**Material for this task**
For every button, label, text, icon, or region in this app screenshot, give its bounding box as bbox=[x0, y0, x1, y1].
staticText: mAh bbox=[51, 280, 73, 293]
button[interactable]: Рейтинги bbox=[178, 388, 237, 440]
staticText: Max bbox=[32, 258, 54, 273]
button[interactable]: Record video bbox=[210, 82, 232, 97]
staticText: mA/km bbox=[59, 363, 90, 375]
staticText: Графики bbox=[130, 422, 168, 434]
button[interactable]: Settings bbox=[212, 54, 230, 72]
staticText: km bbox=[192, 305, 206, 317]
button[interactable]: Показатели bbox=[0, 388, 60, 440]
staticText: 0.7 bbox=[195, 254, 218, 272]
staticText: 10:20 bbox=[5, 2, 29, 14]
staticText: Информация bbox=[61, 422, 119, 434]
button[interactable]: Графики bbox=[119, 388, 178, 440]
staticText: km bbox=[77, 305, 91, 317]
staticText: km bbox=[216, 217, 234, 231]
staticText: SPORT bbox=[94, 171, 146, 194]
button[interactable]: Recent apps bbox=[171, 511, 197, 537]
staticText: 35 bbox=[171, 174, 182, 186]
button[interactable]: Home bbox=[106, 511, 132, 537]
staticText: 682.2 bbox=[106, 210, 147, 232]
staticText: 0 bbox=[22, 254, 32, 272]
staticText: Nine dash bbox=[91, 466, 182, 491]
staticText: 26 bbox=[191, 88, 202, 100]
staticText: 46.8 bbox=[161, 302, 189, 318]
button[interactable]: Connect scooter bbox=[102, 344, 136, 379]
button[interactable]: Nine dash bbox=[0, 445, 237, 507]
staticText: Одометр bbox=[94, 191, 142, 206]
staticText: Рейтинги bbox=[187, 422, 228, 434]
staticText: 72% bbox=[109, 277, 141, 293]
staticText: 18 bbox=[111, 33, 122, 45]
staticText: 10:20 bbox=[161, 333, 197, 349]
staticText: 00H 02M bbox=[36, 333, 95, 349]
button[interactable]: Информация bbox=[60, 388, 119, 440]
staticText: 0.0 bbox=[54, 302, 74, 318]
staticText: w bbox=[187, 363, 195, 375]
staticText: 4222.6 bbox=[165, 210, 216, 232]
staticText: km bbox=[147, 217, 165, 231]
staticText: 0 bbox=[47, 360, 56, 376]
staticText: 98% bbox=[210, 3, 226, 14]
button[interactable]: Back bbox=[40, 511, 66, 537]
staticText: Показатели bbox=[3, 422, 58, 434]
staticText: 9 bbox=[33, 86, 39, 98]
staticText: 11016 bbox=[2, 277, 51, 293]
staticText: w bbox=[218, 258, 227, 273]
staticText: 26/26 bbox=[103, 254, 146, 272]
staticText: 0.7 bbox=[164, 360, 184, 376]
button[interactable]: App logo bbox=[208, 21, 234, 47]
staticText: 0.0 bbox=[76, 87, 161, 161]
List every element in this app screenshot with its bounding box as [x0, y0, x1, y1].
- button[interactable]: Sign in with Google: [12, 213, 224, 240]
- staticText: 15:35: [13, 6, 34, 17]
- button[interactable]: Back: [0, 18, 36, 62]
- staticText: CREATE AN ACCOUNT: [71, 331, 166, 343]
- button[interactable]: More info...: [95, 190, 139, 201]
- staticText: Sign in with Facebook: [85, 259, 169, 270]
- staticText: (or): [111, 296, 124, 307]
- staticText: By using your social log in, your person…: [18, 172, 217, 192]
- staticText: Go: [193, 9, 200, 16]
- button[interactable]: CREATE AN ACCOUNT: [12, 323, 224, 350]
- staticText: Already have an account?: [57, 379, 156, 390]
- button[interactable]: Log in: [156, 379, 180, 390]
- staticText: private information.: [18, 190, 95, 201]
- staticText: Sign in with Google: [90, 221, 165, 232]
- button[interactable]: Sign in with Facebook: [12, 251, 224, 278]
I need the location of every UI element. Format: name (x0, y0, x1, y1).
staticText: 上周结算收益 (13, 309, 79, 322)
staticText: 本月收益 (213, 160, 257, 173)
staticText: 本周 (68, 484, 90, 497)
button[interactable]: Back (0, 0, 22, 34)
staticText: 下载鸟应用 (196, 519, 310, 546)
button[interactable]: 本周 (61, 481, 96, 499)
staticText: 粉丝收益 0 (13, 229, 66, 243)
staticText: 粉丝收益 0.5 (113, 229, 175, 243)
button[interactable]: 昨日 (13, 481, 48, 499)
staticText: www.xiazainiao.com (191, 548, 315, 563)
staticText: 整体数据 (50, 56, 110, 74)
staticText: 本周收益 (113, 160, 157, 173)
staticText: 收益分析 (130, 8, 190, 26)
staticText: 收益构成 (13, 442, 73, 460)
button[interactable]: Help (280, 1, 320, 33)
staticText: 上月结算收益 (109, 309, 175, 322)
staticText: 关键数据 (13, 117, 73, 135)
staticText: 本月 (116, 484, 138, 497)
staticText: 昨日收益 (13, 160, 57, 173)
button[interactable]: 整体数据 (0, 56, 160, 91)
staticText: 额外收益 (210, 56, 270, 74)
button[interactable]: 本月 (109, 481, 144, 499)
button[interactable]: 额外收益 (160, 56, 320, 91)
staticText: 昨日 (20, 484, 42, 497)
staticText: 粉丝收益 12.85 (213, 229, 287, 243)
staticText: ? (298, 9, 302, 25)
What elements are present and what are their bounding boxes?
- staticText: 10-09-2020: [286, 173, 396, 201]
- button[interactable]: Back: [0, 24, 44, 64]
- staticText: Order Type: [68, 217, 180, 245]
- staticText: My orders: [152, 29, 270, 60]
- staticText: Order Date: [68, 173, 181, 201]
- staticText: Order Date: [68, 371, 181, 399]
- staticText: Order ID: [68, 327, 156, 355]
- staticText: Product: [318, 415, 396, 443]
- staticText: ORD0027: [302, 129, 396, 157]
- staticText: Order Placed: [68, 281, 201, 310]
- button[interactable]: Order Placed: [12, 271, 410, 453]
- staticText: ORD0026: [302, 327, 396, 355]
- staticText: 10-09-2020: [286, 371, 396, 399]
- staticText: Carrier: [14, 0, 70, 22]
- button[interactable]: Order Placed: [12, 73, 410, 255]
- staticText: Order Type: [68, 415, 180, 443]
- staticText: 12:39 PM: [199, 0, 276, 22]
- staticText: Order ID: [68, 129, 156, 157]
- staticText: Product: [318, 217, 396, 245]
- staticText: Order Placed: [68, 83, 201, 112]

**Your goal**
An exact copy of all the entries above is what is needed.

**Your solution**
For every button, label, text, icon, or region in this app screenshot, give its bounding box as bbox=[x0, y0, x1, y1].
staticText: mAh bbox=[51, 280, 73, 293]
button[interactable]: Рейтинги bbox=[178, 388, 237, 440]
staticText: Max bbox=[32, 258, 54, 273]
button[interactable]: Record video bbox=[210, 82, 232, 97]
staticText: mA/km bbox=[59, 363, 90, 375]
staticText: Графики bbox=[130, 422, 168, 434]
button[interactable]: Settings bbox=[212, 54, 230, 72]
staticText: km bbox=[192, 305, 206, 317]
button[interactable]: Показатели bbox=[0, 388, 60, 440]
staticText: 0.7 bbox=[195, 254, 218, 272]
staticText: 10:20 bbox=[5, 2, 29, 14]
staticText: Информация bbox=[61, 422, 119, 434]
button[interactable]: Графики bbox=[119, 388, 178, 440]
staticText: km bbox=[77, 305, 91, 317]
staticText: km bbox=[216, 217, 234, 231]
staticText: SPORT bbox=[94, 171, 146, 194]
button[interactable]: Recent apps bbox=[171, 511, 197, 537]
staticText: 35 bbox=[171, 174, 182, 186]
button[interactable]: Home bbox=[106, 511, 132, 537]
staticText: 682.2 bbox=[106, 210, 147, 232]
staticText: 0 bbox=[22, 254, 32, 272]
staticText: Nine dash bbox=[91, 466, 182, 491]
staticText: 26 bbox=[191, 88, 202, 100]
staticText: 46.8 bbox=[161, 302, 189, 318]
button[interactable]: Connect scooter bbox=[102, 344, 136, 379]
button[interactable]: Nine dash bbox=[0, 445, 237, 507]
staticText: Одометр bbox=[94, 191, 142, 206]
staticText: Рейтинги bbox=[187, 422, 228, 434]
staticText: 72% bbox=[109, 277, 141, 293]
staticText: 18 bbox=[111, 33, 122, 45]
staticText: 10:20 bbox=[161, 333, 197, 349]
staticText: 00H 02M bbox=[36, 333, 95, 349]
button[interactable]: Информация bbox=[60, 388, 119, 440]
staticText: 0.0 bbox=[54, 302, 74, 318]
staticText: w bbox=[187, 363, 195, 375]
staticText: 4222.6 bbox=[165, 210, 216, 232]
staticText: km bbox=[147, 217, 165, 231]
staticText: 0 bbox=[47, 360, 56, 376]
staticText: 98% bbox=[210, 3, 226, 14]
button[interactable]: Back bbox=[40, 511, 66, 537]
staticText: Показатели bbox=[3, 422, 58, 434]
staticText: 9 bbox=[33, 86, 39, 98]
staticText: 11016 bbox=[2, 277, 51, 293]
staticText: w bbox=[218, 258, 227, 273]
staticText: 26/26 bbox=[103, 254, 146, 272]
staticText: 0.7 bbox=[164, 360, 184, 376]
button[interactable]: App logo bbox=[208, 21, 234, 47]
staticText: 0.0 bbox=[76, 87, 161, 161]
List every element in this app screenshot with its bounding box as [x0, y0, x1, y1].
- button[interactable]: Sign in with Google: [12, 213, 224, 240]
- staticText: 15:35: [13, 6, 34, 17]
- button[interactable]: Back: [0, 18, 36, 62]
- staticText: CREATE AN ACCOUNT: [71, 331, 166, 343]
- button[interactable]: More info...: [95, 190, 139, 201]
- staticText: Sign in with Facebook: [85, 259, 169, 270]
- staticText: (or): [111, 296, 124, 307]
- staticText: By using your social log in, your person…: [18, 172, 217, 192]
- staticText: Go: [193, 9, 200, 16]
- button[interactable]: CREATE AN ACCOUNT: [12, 323, 224, 350]
- staticText: Already have an account?: [57, 379, 156, 390]
- button[interactable]: Log in: [156, 379, 180, 390]
- staticText: private information.: [18, 190, 95, 201]
- staticText: Sign in with Google: [90, 221, 165, 232]
- button[interactable]: Sign in with Facebook: [12, 251, 224, 278]
I need the location of every UI element. Format: name (x0, y0, x1, y1).
staticText: 上周结算收益 (13, 309, 79, 322)
staticText: 本月收益 (213, 160, 257, 173)
staticText: 本周 (68, 484, 90, 497)
button[interactable]: Back (0, 0, 22, 34)
staticText: 下载鸟应用 (196, 519, 310, 546)
button[interactable]: 本周 (61, 481, 96, 499)
staticText: 粉丝收益 0 (13, 229, 66, 243)
staticText: 粉丝收益 0.5 (113, 229, 175, 243)
button[interactable]: 昨日 (13, 481, 48, 499)
staticText: www.xiazainiao.com (191, 548, 315, 563)
staticText: 整体数据 (50, 56, 110, 74)
staticText: 本周收益 (113, 160, 157, 173)
staticText: 收益分析 (130, 8, 190, 26)
staticText: 收益构成 (13, 442, 73, 460)
button[interactable]: Help (280, 1, 320, 33)
staticText: 上月结算收益 (109, 309, 175, 322)
staticText: 关键数据 (13, 117, 73, 135)
staticText: 本月 (116, 484, 138, 497)
staticText: 昨日收益 (13, 160, 57, 173)
button[interactable]: 整体数据 (0, 56, 160, 91)
staticText: 额外收益 (210, 56, 270, 74)
button[interactable]: 本月 (109, 481, 144, 499)
button[interactable]: 额外收益 (160, 56, 320, 91)
staticText: 昨日 (20, 484, 42, 497)
staticText: 粉丝收益 12.85 (213, 229, 287, 243)
staticText: ? (298, 9, 302, 25)
What elements are present and what are their bounding boxes?
- staticText: 10-09-2020: [286, 173, 396, 201]
- button[interactable]: Back: [0, 24, 44, 64]
- staticText: Order Type: [68, 217, 180, 245]
- staticText: My orders: [152, 29, 270, 60]
- staticText: Order Date: [68, 173, 181, 201]
- staticText: Order Date: [68, 371, 181, 399]
- staticText: Order ID: [68, 327, 156, 355]
- staticText: Product: [318, 415, 396, 443]
- staticText: ORD0027: [302, 129, 396, 157]
- staticText: Order Placed: [68, 281, 201, 310]
- button[interactable]: Order Placed: [12, 271, 410, 453]
- staticText: ORD0026: [302, 327, 396, 355]
- staticText: 10-09-2020: [286, 371, 396, 399]
- staticText: Carrier: [14, 0, 70, 22]
- button[interactable]: Order Placed: [12, 73, 410, 255]
- staticText: Order Type: [68, 415, 180, 443]
- staticText: 12:39 PM: [199, 0, 276, 22]
- staticText: Order ID: [68, 129, 156, 157]
- staticText: Product: [318, 217, 396, 245]
- staticText: Order Placed: [68, 83, 201, 112]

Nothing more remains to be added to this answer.